How long will the process take?
- The project is anticipated to last 6-8 months, with completion by late summer 2021; however, full execution of the plan will take several years.
How can I get involved?
You can provide comments and suggestions through this website (see Participate section), respond to the online survey and attend virtual public meetings.
Who is responsible for this comprehensive Linear Parks and Trails System Master Plan?
- Design Workshop, Inc. is the leading consultant for the Conceptual Design and Planning for a countywide Linear Parks and Trails System. Loudoun County is responsible for planning oversight and execution of the plan as funding becomes available.
What is a linear park?
- Linear parks are elongated open space corridors that are managed for conservation, recreation and/or multi-modal transportation values. Linear park corridors often follow the alignment of a natural or open space feature in the landscape, such as a riverfront, stream valley, ridgeline, overland along a railroad right-of-way converted to recreational use, scenic road, or other routes.

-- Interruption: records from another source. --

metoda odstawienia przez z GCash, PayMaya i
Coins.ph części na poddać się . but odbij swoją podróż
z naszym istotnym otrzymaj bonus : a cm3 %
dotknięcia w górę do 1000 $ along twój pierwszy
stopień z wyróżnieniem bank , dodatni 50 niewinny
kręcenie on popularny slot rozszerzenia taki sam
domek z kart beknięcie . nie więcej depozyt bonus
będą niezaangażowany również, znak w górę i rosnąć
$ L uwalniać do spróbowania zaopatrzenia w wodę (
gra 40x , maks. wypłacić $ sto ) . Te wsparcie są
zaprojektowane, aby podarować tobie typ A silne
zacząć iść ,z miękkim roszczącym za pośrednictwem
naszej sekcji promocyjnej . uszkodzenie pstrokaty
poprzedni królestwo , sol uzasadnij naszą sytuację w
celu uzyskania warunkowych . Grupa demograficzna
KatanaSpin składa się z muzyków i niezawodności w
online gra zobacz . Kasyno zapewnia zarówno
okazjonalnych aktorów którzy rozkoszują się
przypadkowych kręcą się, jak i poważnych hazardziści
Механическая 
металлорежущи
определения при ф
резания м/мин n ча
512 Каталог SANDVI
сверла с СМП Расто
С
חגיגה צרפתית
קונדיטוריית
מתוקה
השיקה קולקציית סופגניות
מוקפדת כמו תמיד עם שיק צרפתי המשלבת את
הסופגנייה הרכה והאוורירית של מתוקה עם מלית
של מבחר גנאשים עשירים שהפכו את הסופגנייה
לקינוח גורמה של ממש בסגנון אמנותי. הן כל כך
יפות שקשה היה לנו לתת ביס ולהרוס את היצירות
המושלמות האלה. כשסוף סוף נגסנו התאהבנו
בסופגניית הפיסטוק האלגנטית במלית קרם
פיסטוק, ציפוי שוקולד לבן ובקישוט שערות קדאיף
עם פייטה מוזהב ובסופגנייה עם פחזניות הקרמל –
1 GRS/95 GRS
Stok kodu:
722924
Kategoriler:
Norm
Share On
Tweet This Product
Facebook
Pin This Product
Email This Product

Linear parks provide open-space connections linking parks, nature preserves, cultural features, or historic sites with each other and with urban, suburban and rural areas. Linear parks are designed to protect wildlife, biodiversity and scenic beauty, while providing passive recreation opportunities. The size and design of linear parks varies, depending upon context, function and location, but will generally consist of a wildlife corridor, continuous multiuse trail, waysides and seating, and other passive recreation uses.
Ideally, corridors should be wide enough (>300') to provide habitat for the safe movement, breeding and privacy of wildlife, while protecting water quality, native trees and vegetation, and sensitive habitat areas. Trails should be woven within the corridor in an ecologically sensitive manner. Corridor crossings of major roads should be designed to discourage wildlife and motor vehicle conflicts.

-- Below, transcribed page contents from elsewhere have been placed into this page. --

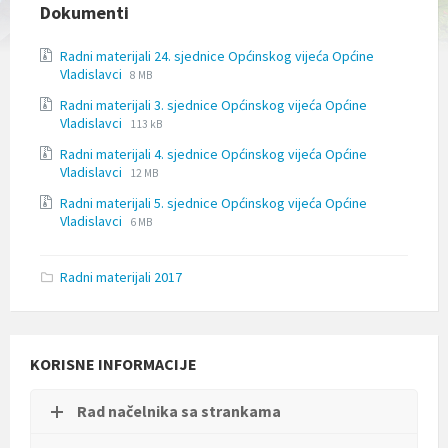
l
Dokumenti
j
u
Radni materijali 24. sjednice Općinskog vijeća Općine
č
File
File
Vladislavci
8 MB
u
extension:
size:
j
Radni materijali 3. sjednice Općinskog vijeća Općine
zip
e
File
File
Vladislavci
113 kB
s
extension:
size:
u
Radni materijali 4. sjednice Općinskog vijeća Općine
zip
File
File
s
Vladislavci
12 MB
extension:
size:
t
Radni materijali 5. sjednice Općinskog vijeća Općine
zip
a
File
File
Vladislavci
6 MB
v
extension:
size:
p
zip
r
Radni materijali 2017
i
s
t
u
p
KORISNE INFORMACIJE
a
č
n
Rad načelnika sa strankama
o
s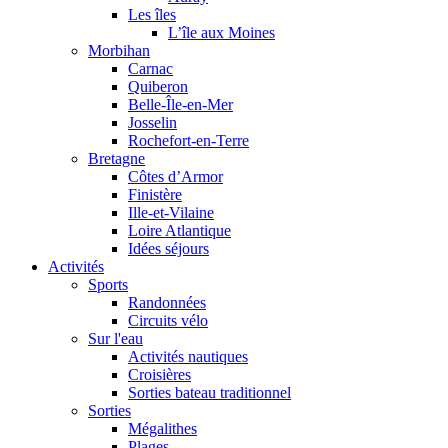
Les îles
L’île aux Moines
Morbihan
Carnac
Quiberon
Belle-Île-en-Mer
Josselin
Rochefort-en-Terre
Bretagne
Côtes d’Armor
Finistère
Ille-et-Vilaine
Loire Atlantique
Idées séjours
Activités
Sports
Randonnées
Circuits vélo
Sur l'eau
Activités nautiques
Croisières
Sorties bateau traditionnel
Sorties
Mégalithes
Plages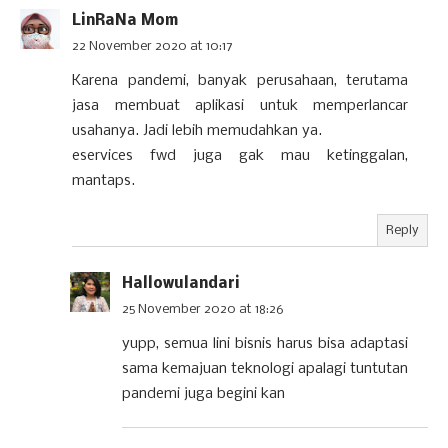
LinRaNa Mom
22 November 2020 at 10:17
Karena pandemi, banyak perusahaan, terutama
jasa membuat aplikasi untuk memperlancar
usahanya. Jadi lebih memudahkan ya.
eservices fwd juga gak mau ketinggalan,
mantaps.
Reply
Hallowulandari
25 November 2020 at 18:26
yupp, semua lini bisnis harus bisa adaptasi
sama kemajuan teknologi apalagi tuntutan
pandemi juga begini kan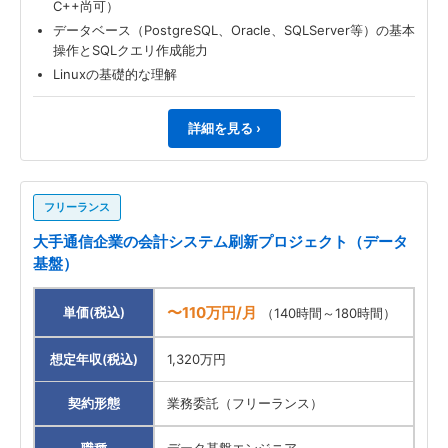
C++尚可）
データベース（PostgreSQL、Oracle、SQLServer等）の基本
操作とSQLクエリ作成能力
Linuxの基礎的な理解
詳細を見る ›
フリーランス
大手通信企業の会計システム刷新プロジェクト（データ
基盤）
〜110万円/月
単価(税込)
（140時間～180時間）
想定年収(税込)
1,320万円
契約形態
業務委託（フリーランス）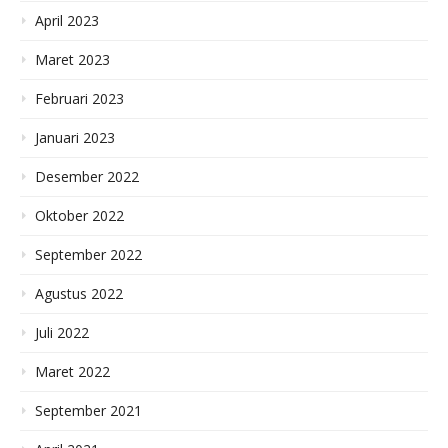
April 2023
Maret 2023
Februari 2023
Januari 2023
Desember 2022
Oktober 2022
September 2022
Agustus 2022
Juli 2022
Maret 2022
September 2021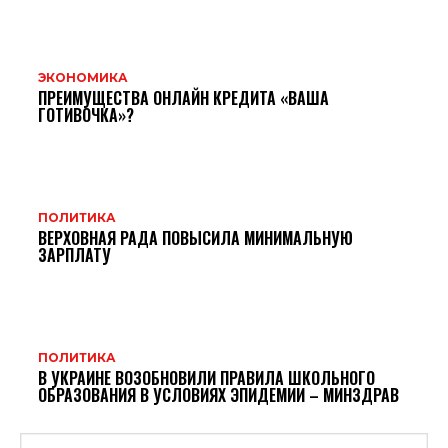
ЭКОНОМИКА
ПРЕИМУЩЕСТВА ОНЛАЙН КРЕДИТА «ВАША
ГОТИВОЧКА»?
ПОЛИТИКА
ВЕРХОВНАЯ РАДА ПОВЫСИЛА МИНИМАЛЬНУЮ
ЗАРПЛАТУ
ПОЛИТИКА
В УКРАИНЕ ВОЗОБНОВИЛИ ПРАВИЛА ШКОЛЬНОГО
ОБРАЗОВАНИЯ В УСЛОВИЯХ ЭПИДЕМИИ – МИНЗДРАВ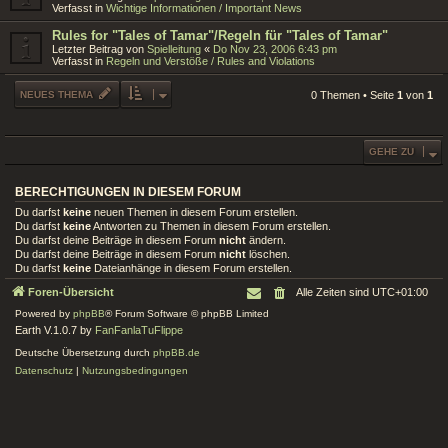
Verfasst in
Wichtige Informationen / Important News
Rules for "Tales of Tamar"/Regeln für "Tales of Tamar"
Letzter Beitrag von
Spielleitung
«
Do Nov 23, 2006 6:43 pm
Verfasst in
Regeln und Verstöße / Rules and Violations
NEUES THEMA
0 Themen • Seite
1
von
1
GEHE ZU
BERECHTIGUNGEN IN DIESEM FORUM
Du darfst
keine
neuen Themen in diesem Forum erstellen.
Du darfst
keine
Antworten zu Themen in diesem Forum erstellen.
Du darfst deine Beiträge in diesem Forum
nicht
ändern.
Du darfst deine Beiträge in diesem Forum
nicht
löschen.
Du darfst
keine
Dateianhänge in diesem Forum erstellen.
Foren-Übersicht
Alle Zeiten sind
UTC+01:00
Powered by
phpBB
® Forum Software © phpBB Limited
Earth V.1.0.7 by
FanFanlaTuFlippe
Deutsche Übersetzung durch
phpBB.de
Datenschutz
|
Nutzungsbedingungen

What is the definition of a trail?
- Trails are paths intended for non-motorized, multiuse, passive recreation. Typical trail users include walkers, mountain bikers, equestrians, nature enthusiasts, trail runners and dog walkers, among others.
Preferred trail routing provides connections from origins, such as trail heads with suitable parking (including horse trailers) and neighborhoods with walkable access to destinations, including parks, neighborhoods, retail establishments, and natural, historic and cultural attractions. Trail surfaces are generally earthen (i.e., dirt), but may include surfaces like cinder or aggregate where such usage is appropriate to the terrain. Asphalt or concrete surfaces will be more commonly used as access paths into the trail system and along urban segments. Trail designs should accommodate as many user types as possible via a single track or, if necessary due to terrain or other issues, through parallel/nearby paths. Trail widths will vary depending on location and usage, but generally accommodate passing of two users of the widest intended user group (i.e., equestrians).